Data extraction was performed by two investigators based on the predefined inclusion and exclusion criteria. A data extraction sheet was developed based on the Cochrane Handbook for Systematic Reviews of Intervention (18) and Meta-analyses (PRISMA) guidelines (Supplementary Material 2) (19). A third investigator (Z.D.) analyzed any dissimilar results to resolve discrepancies. The data extracted included the name of the first author, date of publication, experimental design, country, study population, age, gender, follow-up, groups, immunogenicity, and safety.
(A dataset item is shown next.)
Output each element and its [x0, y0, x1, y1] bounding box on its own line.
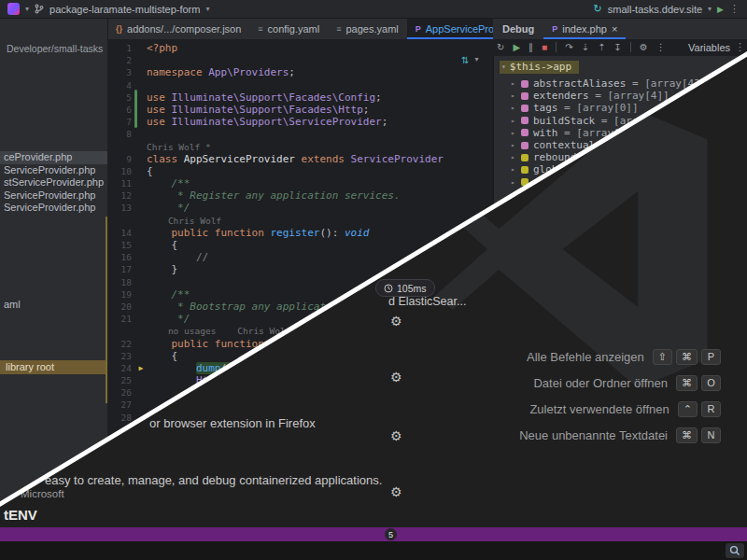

Quality of Evidence and Risk of Bias
We assessed the risk of bias for each included study using the methodology established by the Cochrane Collaboration (20). The extent to which a Cochrane review can draw conclusions regarding the effects of an intervention depends on the validity of the data obtained from the included studies. This comprises a judgement and support of the judgement for each entry in a “risk of bias table,” in which each entry addresses a specific feature of the study. The judgement for each entry determines the risk of bias as “low risk,” “high risk,” or “unclear risk.” The last category indicates either lack of information or uncertainty over the potential for bias.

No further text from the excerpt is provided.